##  kicker.py Version 1.00 (module macrolib.kicker)

##  Copyright (c) 2007 Bruce Vaughan, BV Detailing & Design, Inc.

##  All rights reserved.

##  NOT FOR SALE. The software is provided "as is" without any warranty.

############################################################################

'''

/// Functions:

///     kicker_pl(bm, p1, p2, clip, grade, width, thk, finish, rotpl, sl)

///         Returns a rectangular plate object

///         The thickness reference is 'Center'

///         Point p2 defines the plate length

///         'sl' is the beam slope.

///         'rotpl' is a tuple containing the material rotation arguments

///

///     gpl_hole (rect_pl, hl_ref_pt, hl_face, x_off, y_off, bd, hs, ht, \

///               bt, quadrant, no_x, no_y, spa_x, spa_y):

///         Returns a hole object.

///         "UL" (upper left) and "LL" (lower left) indicates the hole pattern

///         work point location with respect to the hole pattern.

///         hole26.locate expects the pattern location with respect to the WP -

///         hence "Below Right" and "Above Right".

///         positional arguments: material object, hole reference point,

///         hole face, 'x' offset, 'y' offset, bolt diameter, slot length,

///         hole type, bolt type, quadrant ('UL', 'LL', 'UR', 'LR')+

///         (relative position tuple), number of columns (mtrl 'x' direction),

///         number of rows (mtrl 'y' direction), column spacing, row spacing

///         relative position tuple:

///             ('Above Left', 'Above Center', 'Above Right', 'Center Left', \

///              'Center', 'Center Right', 'Below Left', 'Below Center', 'Below Right')

///         If 'ht'='Long Slot' and 'hs' is False or '0', slot length is calculated.

///

///     add_kicker_pl(pt_list, bm_list, dd)

///         Return a list of rectangular plate objects

///         point list (list of user selected points), bm_list (list of members),

///         dd (dialog box dictionary)

///

///     add_kicker(p1, p2, mtrl_size, grade, mk, orient, ld, rot)

///         Return a rolled shape material object ('Angle')

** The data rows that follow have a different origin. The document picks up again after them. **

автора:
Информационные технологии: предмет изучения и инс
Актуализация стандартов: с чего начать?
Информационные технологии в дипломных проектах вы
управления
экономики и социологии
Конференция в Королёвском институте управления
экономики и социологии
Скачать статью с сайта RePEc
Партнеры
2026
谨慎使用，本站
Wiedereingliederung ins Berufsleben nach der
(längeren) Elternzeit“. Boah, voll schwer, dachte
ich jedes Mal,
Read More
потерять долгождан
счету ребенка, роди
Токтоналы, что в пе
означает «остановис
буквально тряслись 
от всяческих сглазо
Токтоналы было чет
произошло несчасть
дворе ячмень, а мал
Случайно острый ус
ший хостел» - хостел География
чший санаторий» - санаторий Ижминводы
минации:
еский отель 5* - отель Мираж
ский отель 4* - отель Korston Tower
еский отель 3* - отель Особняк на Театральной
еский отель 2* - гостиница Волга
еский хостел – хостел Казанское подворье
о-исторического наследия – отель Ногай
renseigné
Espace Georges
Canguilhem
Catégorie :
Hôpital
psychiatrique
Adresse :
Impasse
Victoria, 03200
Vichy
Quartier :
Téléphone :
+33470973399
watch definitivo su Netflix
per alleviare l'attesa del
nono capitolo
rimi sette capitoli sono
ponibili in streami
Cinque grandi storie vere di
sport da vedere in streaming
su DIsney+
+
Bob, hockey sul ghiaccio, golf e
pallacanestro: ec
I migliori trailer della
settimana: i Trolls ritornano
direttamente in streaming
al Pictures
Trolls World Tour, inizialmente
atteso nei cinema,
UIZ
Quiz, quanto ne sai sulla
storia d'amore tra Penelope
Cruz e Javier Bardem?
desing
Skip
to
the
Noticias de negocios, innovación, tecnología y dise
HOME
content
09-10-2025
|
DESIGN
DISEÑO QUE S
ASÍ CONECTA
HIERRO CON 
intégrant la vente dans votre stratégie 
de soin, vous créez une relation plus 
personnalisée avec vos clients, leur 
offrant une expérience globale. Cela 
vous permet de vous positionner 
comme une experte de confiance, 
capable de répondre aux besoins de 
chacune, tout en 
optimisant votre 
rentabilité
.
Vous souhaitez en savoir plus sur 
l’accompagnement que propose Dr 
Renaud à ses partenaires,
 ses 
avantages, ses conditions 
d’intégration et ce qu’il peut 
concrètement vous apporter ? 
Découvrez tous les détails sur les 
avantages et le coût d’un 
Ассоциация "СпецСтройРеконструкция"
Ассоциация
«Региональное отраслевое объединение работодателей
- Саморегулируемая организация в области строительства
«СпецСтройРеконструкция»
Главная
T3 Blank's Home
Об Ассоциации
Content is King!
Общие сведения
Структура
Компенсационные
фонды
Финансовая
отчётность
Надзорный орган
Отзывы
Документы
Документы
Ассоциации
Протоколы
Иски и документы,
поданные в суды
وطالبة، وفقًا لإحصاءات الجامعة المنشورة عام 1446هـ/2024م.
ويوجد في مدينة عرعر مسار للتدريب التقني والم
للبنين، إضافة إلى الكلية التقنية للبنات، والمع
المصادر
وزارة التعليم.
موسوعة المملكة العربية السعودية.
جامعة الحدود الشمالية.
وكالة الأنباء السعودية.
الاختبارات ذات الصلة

///         WP1, WP2, material size, material grade, piecemark or '', 'HZ.' or 'VT',

///         leg direction ('In', 'Out'), rotation

'''

 

from macrolib.ExceptWarn import formatExceptionInfo

from macrolib.bolt_match import bolt_match

from math import cos, floor, pi, tan, sin, atan

from macrolib.Weld import mtrl_weld

from macrolib.angle import rtod, dtor, planRotPts

 

from rect_plate import RectPlate

from hole_add import Hole

from bolt_add import Bolt

from point import Point

from member import Member

 

 

# Add a kicker gusset plate

# reference points are the end points of the plate

# returns a rectangular plate object

def kicker_pl(bm, p1, p2, clip, grade, width, thk, finish, rotpl, sl):

    rot_arg = (rotpl[0], rotpl[1], (rotpl[2] - sl))

    if clip == 0.0:

        oper = "None"

    else:

        oper = "Clip"

    # rectangular plate begin

    rp1 = RectPlate()

    rp1.member = bm

    rp1.pt1 = p1

    rp1.pt2 = p2

    rp1.grade = grade

    rp1.origin = "Center"

    rp1.top_oper_left = oper

    rp1.top_length_left = clip

    rp1.top_clip_left = clip  

    rp1.width = width

    rp1.thick = thk

    rp1.work_pt_dist = p1.dist(p2)

    rp1.length = p1.dist(p2)

    rp1.mtrl_type = "Plate"

    rp1.mtrl_usage = "Kicker GPL"

    rp1.finish = finish

    rp1.ref_pt_offset = (0.000000, 0.000000, 0.000000)

    rp1.add()

    rp1.rotate(rp1.member, rot_arg)

    # rectangular plate end

    return rp1

###########################################################

 

# Define function to add pin hole in kicker gusset plate

def gpl_hole (rect_pl, hl_ref_pt, hl_face, x_off, y_off, bd, hs, ht, bt, quadrant='Center', no_x=1, no_y=1, spa_x=3.0, spa_y=3.0):

    ## "UL" (upper left) and "LL" (lower left) indicates the hole pattern work point location with respect to the hole pattern

    ## hole26.locate expects the pattern location with respect to the WP - hence "Below Right" and "Above Right"

    if quadrant == "UL":

        hl_patt = "Below Right"

    elif quadrant == "LL":

        hl_patt = "Above Right"

    elif quadrant == "UR":

        hl_patt = "Below Left"

    elif quadrant == "LR":

        hl_patt = "Above Left"

    else:

        hl_patt = quadrant

        

    if ht == "Long Slot":

        if hs:

            str1 = "hs"

        else:       

            str1 = "hole26.calc_slot_length()"

    else:

        str1 = "hole26.calc_slot_length()"

    try:

        # hole group add begin

        hole26 = Hole()

        hole26.mtrl = [rect_pl, ]

        hole26.pt1 = hl_ref_pt

        hole26.hole_type = ht

        hole26.face = hl_face

        hole26.valid_cnc = "Yes"

        hole26.x_ref_offset = x_off

        hole26.y_ref_offset = y_off

        hole26.x_spa = spa_x

        hole26.y_spa = spa_y

        hole26.group_rot = 0.0

        hole26.locate = hl_patt

        hole26.columns = no_x

        hole26.rows = no_y

        hole26.bolt_type = bt

        hole26.bolt_dia = bd

        hole26.slot_rot = 0.0

        hole26.length = eval(str1)

        hole26.hole_dia = hole26.calc_hole_size()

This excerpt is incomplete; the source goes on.